What's the difference? A person with GS residency can do Head/Neck fellowship, right? Can they practice as a ENT? I guess I just dont understand the difference?
ENT training includes a very substantial head and neck experience, but includes much more. the field is really otolaryngology-head and neck surgery. the great majority of GS residencies offer minimal head/neck exposure, and what they do does not include the more complex cases that the ENT service does.
while GS trained surgeons technically CAN enter head/neck fellowship, this doesn't really happen anymore. from what I've heard, noone entering head/neck fellowship has been GS-trained in several years. So if you want to do head and neck, do an ENT residency. If you want to concentrate on bowels, go for GS.

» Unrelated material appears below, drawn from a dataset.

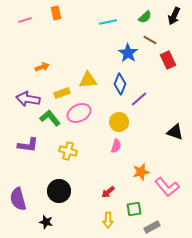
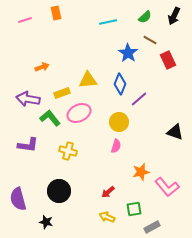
yellow arrow: moved 1 px left, 3 px up; rotated 112 degrees clockwise
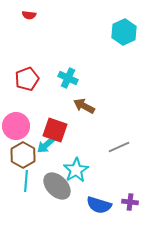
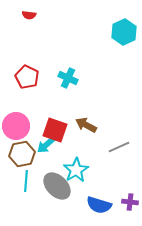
red pentagon: moved 2 px up; rotated 25 degrees counterclockwise
brown arrow: moved 2 px right, 19 px down
brown hexagon: moved 1 px left, 1 px up; rotated 20 degrees clockwise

Don't want to cloud the issue, since I'm not a hundred percent sure what types of procedures you wish to be able to perform. However in my time on plastics, we shared the craniofacial reconstruction cases with ENT alternating weeks. Plus there was a fellowship available for those who wanted more intensive experience in that area. So there are a lot of procedures to learn in that area, but you would not be qualified to work on the middle ear of larynx or anything.
while GS trained surgeons technically CAN enter head/neck fellowship, this doesn't really happen anymore. from what I've heard, noone entering head/neck fellowship has been GS-trained in several years. So if you want to do head and neck, do an ENT residency. If you want to concentrate on bowels, go for GS.
I think MSK has an oncology fellowship that includes head and neck training, but I don't know how extensively they focus on that sort of thing.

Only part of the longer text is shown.